*WHAT YOU HAVE TO DO:*
How many lines in the records below hold the string "американцы"? Answer with the number alone.
[MATERIAL FOR THIS TASK Boundary: Start]
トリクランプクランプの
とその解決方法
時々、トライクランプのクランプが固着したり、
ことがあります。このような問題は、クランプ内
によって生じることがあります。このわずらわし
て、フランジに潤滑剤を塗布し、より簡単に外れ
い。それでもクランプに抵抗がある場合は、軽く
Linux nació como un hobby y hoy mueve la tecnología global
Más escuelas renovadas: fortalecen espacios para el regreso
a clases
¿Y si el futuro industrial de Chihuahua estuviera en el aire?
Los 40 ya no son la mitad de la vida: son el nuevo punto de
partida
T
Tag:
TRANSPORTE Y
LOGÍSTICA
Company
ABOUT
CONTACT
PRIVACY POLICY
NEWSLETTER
[MATERIAL FOR THIS TASK Boundary: End]
[MATERIAL FOR THIS TASK Boundary: Start]
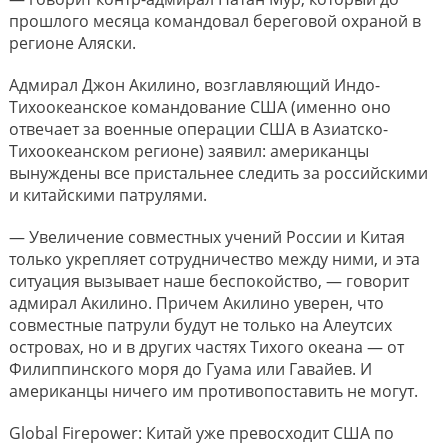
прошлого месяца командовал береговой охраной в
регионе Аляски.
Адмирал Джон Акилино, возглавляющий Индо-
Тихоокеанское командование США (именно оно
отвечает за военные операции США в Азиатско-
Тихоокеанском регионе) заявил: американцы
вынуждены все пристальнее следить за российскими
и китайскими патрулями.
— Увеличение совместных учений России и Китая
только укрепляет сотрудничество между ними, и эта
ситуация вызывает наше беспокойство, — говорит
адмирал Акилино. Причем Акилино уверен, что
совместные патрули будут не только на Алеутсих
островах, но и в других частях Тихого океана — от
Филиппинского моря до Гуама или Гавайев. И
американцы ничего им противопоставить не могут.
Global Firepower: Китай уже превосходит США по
[MATERIAL FOR THIS TASK Boundary: End]
[MATERIAL FOR THIS TASK Boundary: Start]
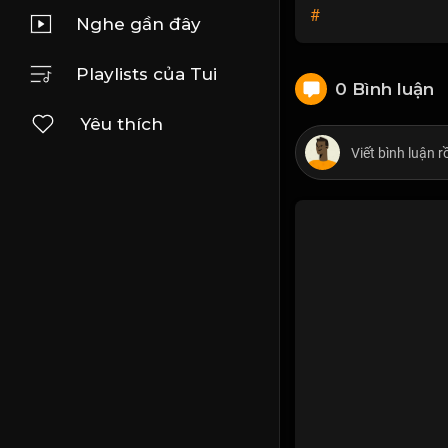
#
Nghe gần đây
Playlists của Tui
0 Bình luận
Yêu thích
[MATERIAL FOR THIS TASK Boundary: End]
*WORKED SOLUTION:*
2